Spotkanie przez cały czas oscylowało w granicach remisu. Kibice zgromadzeni w hali Toyota Center i przed telewizorami, mogli nacieszyć oczy niesamowitymi akcjami, które są nieodłączną częścią Meczu Gwiazd. Ekipa Zachodu przekonujące prowadzenie objęła dopiero w czwartej kwarcie, a zwycięstwo rzutem trzypunktowym przypieczętował Chris Paul, po którym jego drużyną objęła prowadzenie 139:128.
Rozgrywający Los Angeles Clippers świetnie spisywał się w całym spotkaniu. 27-latek błyszczał i popisywał się spektakularnymi podaniami, bawił się z przeciwnikami efektownie kozłując, za co ostatecznie, dość niespodziewanie, ale zasłużenie - okrzyknięty został najlepszym zawodnikiem niedzielnego pojedynku! Paul w sumie zapisał na swoim koncie 20 punktów (7/10 z gry), 15 asyst, 4 przechwyty i odebrał pierwszą w karierze nagrodę MVP! -CP zrobił naprawdę świetną robotę, utrzymując nas w grze - chwalił kolegę po meczu Kevin Durant.

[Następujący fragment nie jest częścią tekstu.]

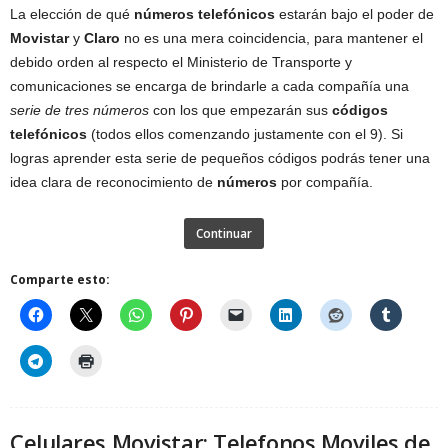
La elección de qué
números telefónicos
estarán bajo el poder de
Movistar
y
Claro
no es una mera coincidencia, para mantener el
debido orden al respecto el Ministerio de Transporte y
comunicaciones se encarga de brindarle a cada compañía una
serie de tres números
con los que empezarán sus
códigos
telefónicos
(todos ellos comenzando justamente con el 9). Si
logras aprender esta serie de pequeños códigos podrás tener una
idea clara de reconocimiento de
números
por compañía.
Continuar
Comparte esto:
Celulares Movistar: Telefonos Moviles de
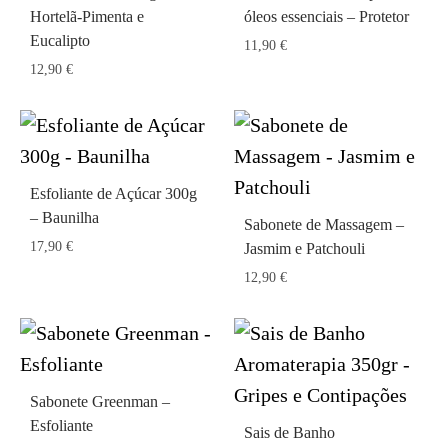
Hortelã-Pimenta e
óleos essenciais – Protetor
Eucalipto
11,90
€
12,90
€
Esfoliante de Açúcar 300g
– Baunilha
Sabonete de Massagem –
17,90
€
Jasmim e Patchouli
12,90
€
Sabonete Greenman –
Esfoliante
Sais de Banho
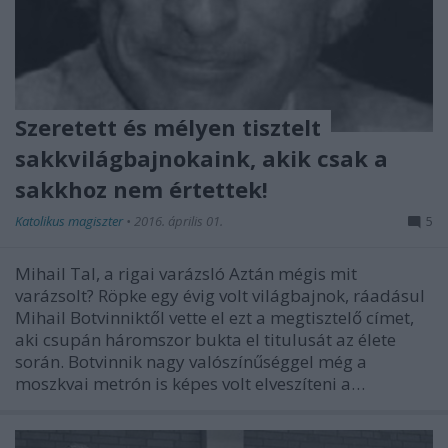
Szeretett és mélyen tisztelt
sakkvilágbajnokaink, akik csak a
sakkhoz nem értettek!
Katolikus magiszter
•
2016. április 01.
5
Mihail Tal, a rigai varázsló Aztán mégis mit
varázsolt? Röpke egy évig volt világbajnok, ráadásul
Mihail Botvinniktől vette el ezt a megtisztelő címet,
aki csupán háromszor bukta el titulusát az élete
során. Botvinnik nagy valószínűséggel még a
moszkvai metrón is képes volt elveszíteni a…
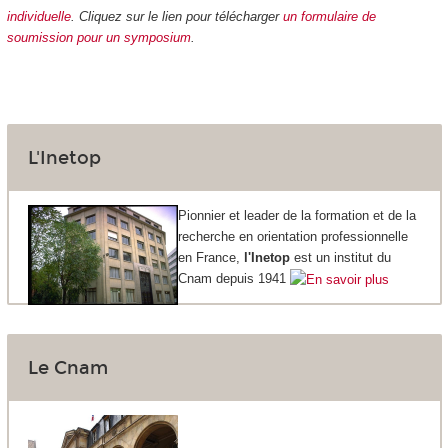
individuelle
.
Cliquez sur le lien pour télécharger
un formulaire de
soumission pour un symposium
.
L'Inetop
Pionnier et leader de la formation et de la
recherche en orientation professionnelle
en France,
l'Inetop
est un institut du
Cnam depuis 1941
Le Cnam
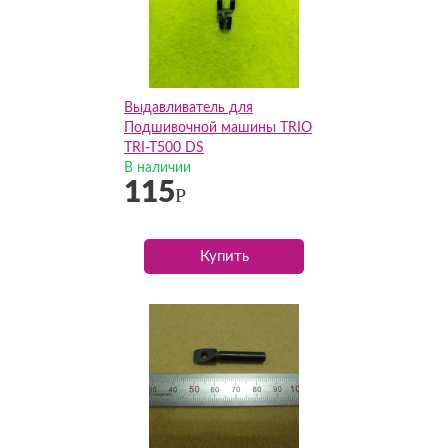
Выдавливатель для
Подшивочной машины TRIO
TRI-T500 DS
В наличии
115
Р
Купить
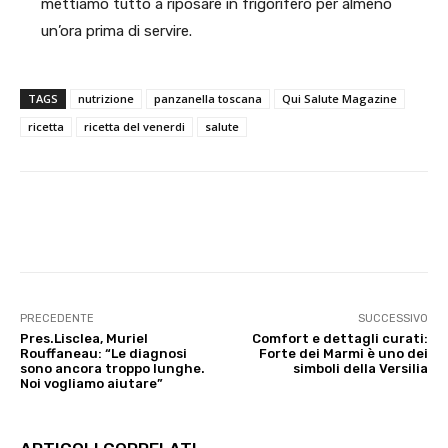
mettiamo tutto a riposare in frigorifero per almeno
un’ora prima di servire.
TAGS
nutrizione
panzanella toscana
Qui Salute Magazine
ricetta
ricetta del venerdi
salute
Facebook
X
WhatsApp
Li
PRECEDENTE
SUCCESSIVO
Pres.Lisclea, Muriel
Comfort e dettagli curati:
Rouffaneau: “Le diagnosi
Forte dei Marmi è uno dei
sono ancora troppo lunghe.
simboli della Versilia
Noi vogliamo aiutare”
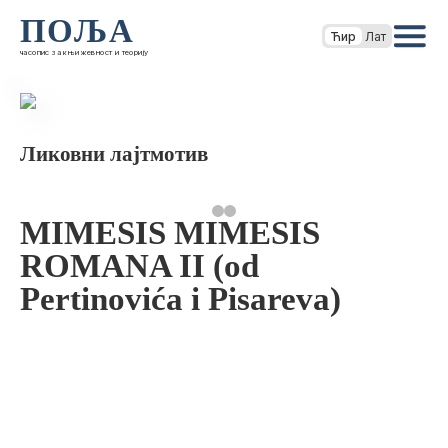
ПОЉА
Ћир
Лат
часопис за књижевност и теорију
Ликовни лајтмотив
MIMESIS MIMESIS
ROMANA II (od
Pertinovića i Pisareva)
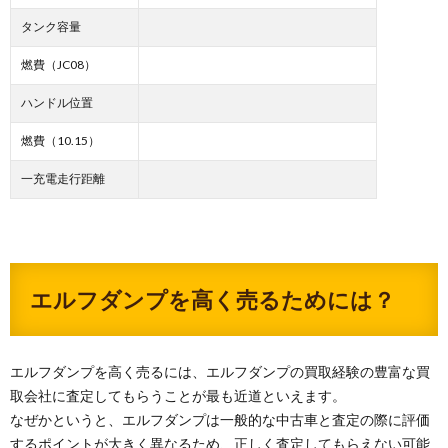
タンク容量
燃費（JC08）
ハンドル位置
燃費（10.15）
一充電走行距離
エルフダンプを高く売るためには？
エルフダンプを高く売るには、エルフダンプの買取経験の豊富な買
取会社に査定してもらうことが最も近道といえます。
なぜかというと、エルフダンプは一般的な中古車と査定の際に評価
するポイントが大きく異なるため、正しく査定してもらえない可能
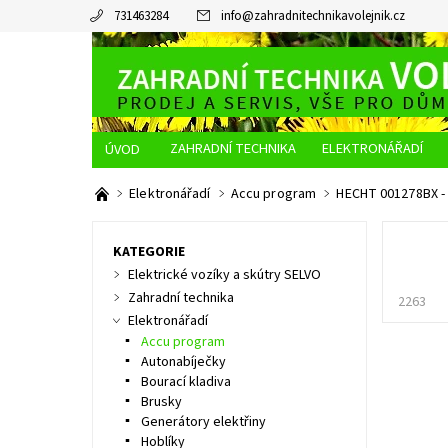
731463284
info
@
zahradnitechnikavolejnik.cz
ZAHRADNÍ TECHNIKA
ELEKTRONÁŘADÍ
O NÁS
JAK NAKUPOVAT
DOPRAVA A PLATBA
Elektronářadí
Accu program
HECHT 001278BX - 
KATEGORIE
Elektrické vozíky a skútry SELVO
Zahradní technika
2263
Elektronářadí
Accu program
Autonabíječky
Bourací kladiva
Brusky
Generátory elektřiny
Hoblíky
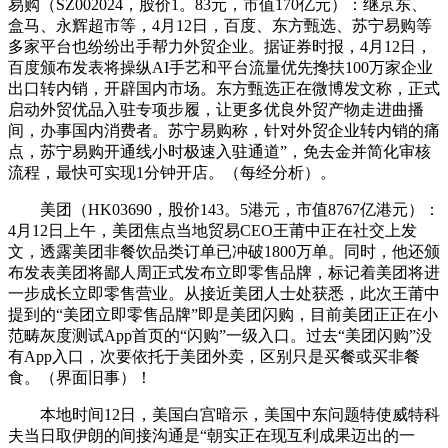
易购（SZ002024，股价1。83元，市值170亿元）：继京东、
盒马、永辉超市等，4月12日，百度、东方甄选、苏宁易购等
多家平台也纷纷出手帮力外贸企业。据证券时报，4月12日，
百度颁布发表将操纵AI手艺和平台流量优先搀扶100万家企业
出口转内销，开辟国内市场。东方甄选正在微博发文称，正式
启动外贸优品入驻专项步履，让更多优良外贸产物走进曲播
间，办事国内消费者。苏宁易购称，针对外贸企业转内销的痛
点，苏宁易购开通线小时极速入驻通道”，免去金并简化审核
流程，最快可实现1分钟开店。（每经分析）。
美团（HK03690，股价143。5港元，市值8767亿港元）：
4月12日上午，美团焦点当地贸易CEO王莆中正在社交上发
文，透露美团非餐饮品类订单已冲破1800万单。同时，他还颁
布发表美团将鄙人周正式发布立即零售品牌，标记着美团将进
一步成长立即零售营业。从接近美团人士处获悉，此次王莆中
提到的“美团立即零售品牌”即是美团闪购，目前美团正正在小
范畴灰度测试App首页的“闪购”一级入口。过去“美团闪购”没
有App入口，次要依托于美团外卖，区别只是买餐或买非餐
食。（界面旧事）！
本地时间12日，美国白宫暗示，美国中东问题特使威特科
夫当日取伊朗的间接沟通是“朝实正在现互利成果迈出的一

Wyczynu z 2006 roku nie powtórzył natomiast LeBron James, który tym razem trafił tylko 7 z 18 rzutów z gry, co dało mu w sumie 19 "oczek". Liderowi Miami Heat życie skutecznie utrudniał jednak Kobe Bryant. - Myślę, że jako zespół w końcówce graliśmy naprawdę dobrze w obronie. Kobe dzielił się piłką. Trudno jest powstrzymać LeBrona, ale on się mocno starał - mówił o postawie lidera Los Angeles Lakers Durant.
Po stronie wygranych 30 punktów zdobył Kevin Durant, a 9 z 11 rzutów trafił Blake Griffin. Dla Wschodu 26 punktów i 12 zbiórek uzbierał natomiast Carmelo Anthony, a bardzo dobre spotkanie rozegrał również Dwyane Wade, autor 21 "oczek".
Warto wspomnieć jeszcze o niecodziennym widoku Dwighta Howarda rzucającego zza łuku. Może center Jeziorowców powinien spróbować tego w ligowych pojedynkach?
Zachód - Wschód 143:138 (31:26, 38:39, 39:39, 35:34)
Zachód:
Durant 30, Paul 20, Griffin 19, Harden 15, Westbrook 14, Paker 13, Howard 9, Bryant 9, Lee 6, Randolph 6, Duncan 2, Aldridge 0.
Wschód: Anthony 26, Wade 21, James 19, George 17, Irving 15, Deng 10, Noah 8, Chandler 7, Bosh 6, Holiday 6, Lopez 3, Garnett 0.